Your task
Give the listing again exactly, skipping any pictures it holds.

Dataset extract
+++++
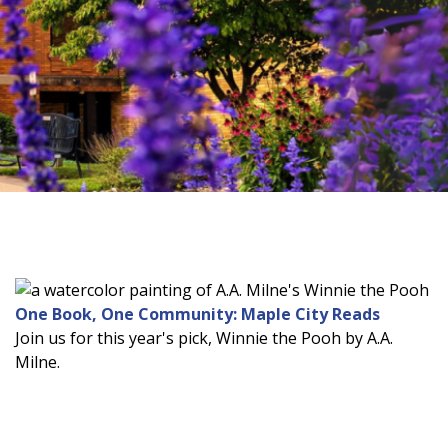
One Book, One Community: Maple City Reads
Join us for this year's pick, Winnie the Pooh by A.A.
Milne.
+++++
Result
One Book, One Community: Maple City Reads
Join us for this year's pick, Winnie the Pooh by A.A.
Milne.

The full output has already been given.